WHAT YOU NEED TO DO: From the material below, work out how many lines contain "screenshot" and answer with the number only.

PROVIDED RECORDS:
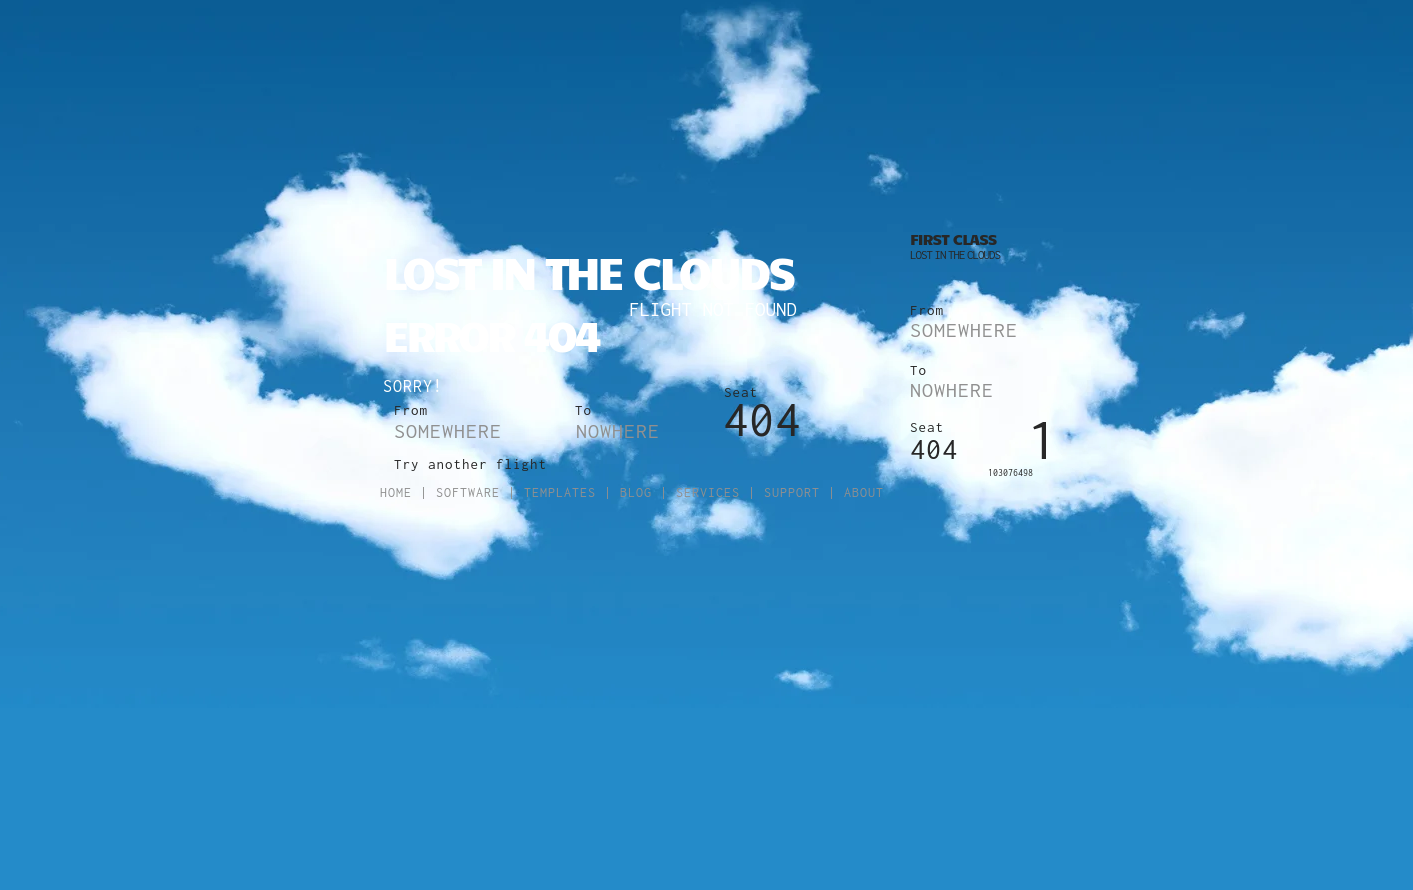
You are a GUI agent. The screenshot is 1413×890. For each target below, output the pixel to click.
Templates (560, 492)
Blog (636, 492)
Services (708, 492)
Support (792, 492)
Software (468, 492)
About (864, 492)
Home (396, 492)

---

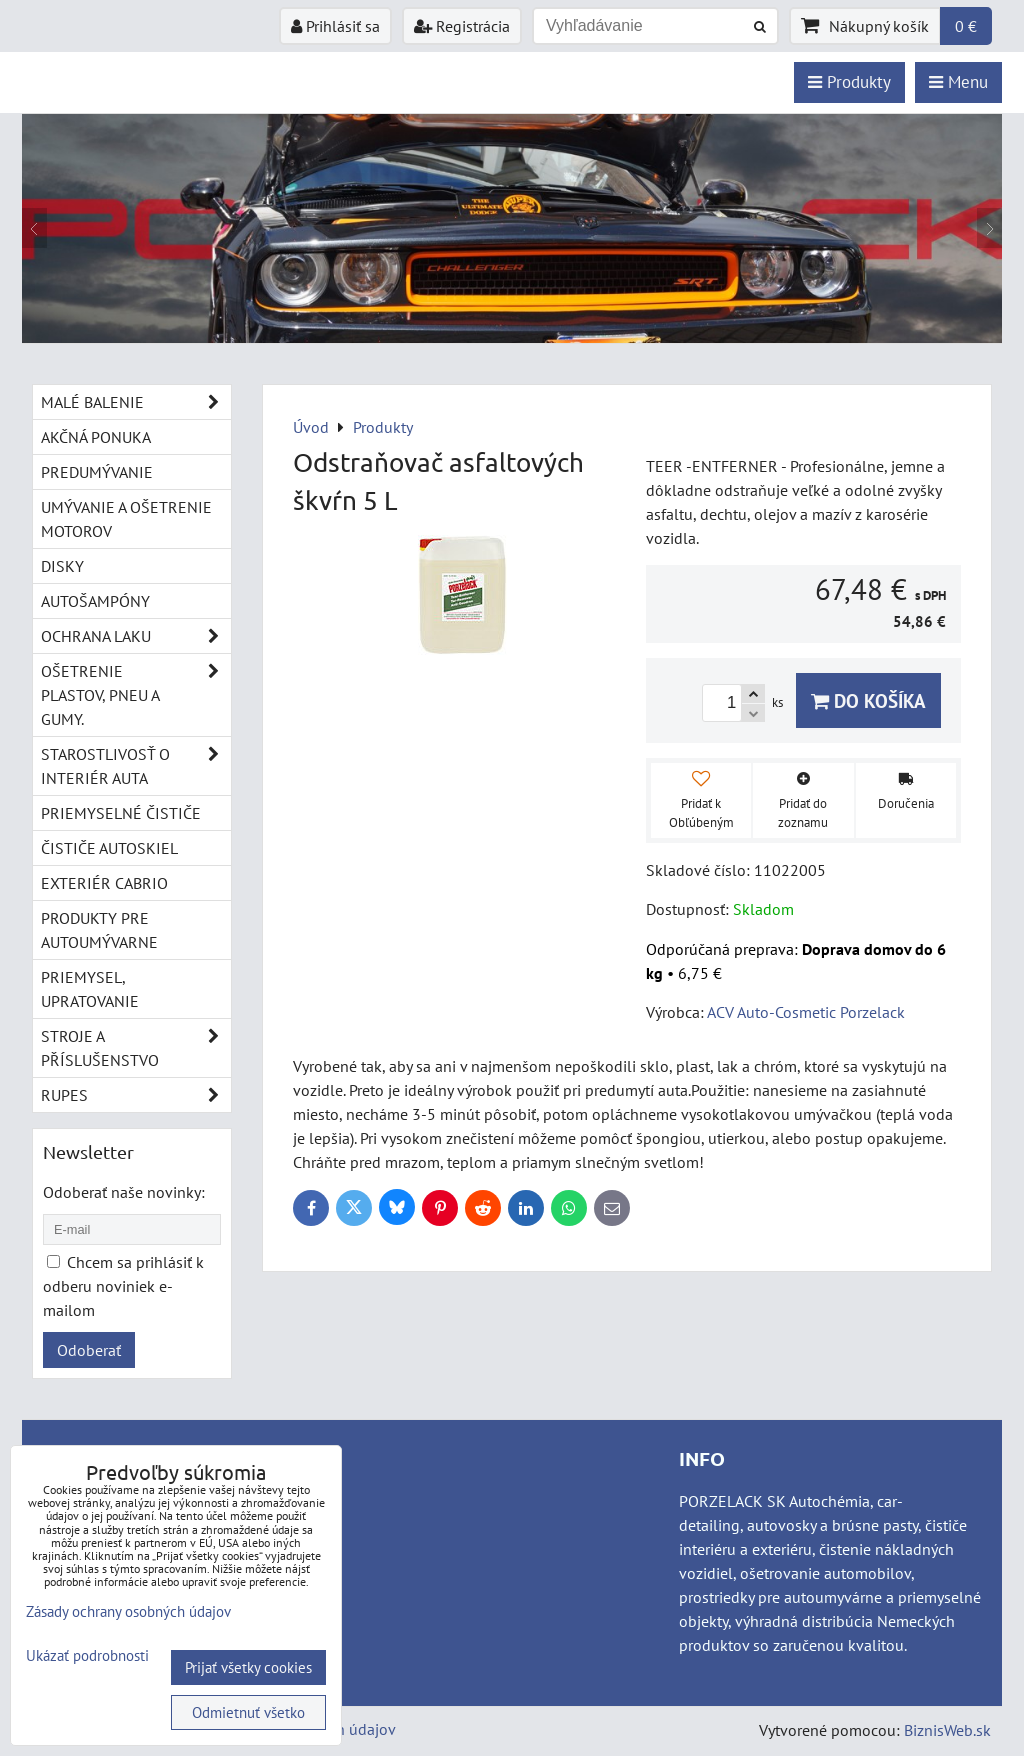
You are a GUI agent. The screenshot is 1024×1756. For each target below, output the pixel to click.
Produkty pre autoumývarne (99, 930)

RESPONSE: 2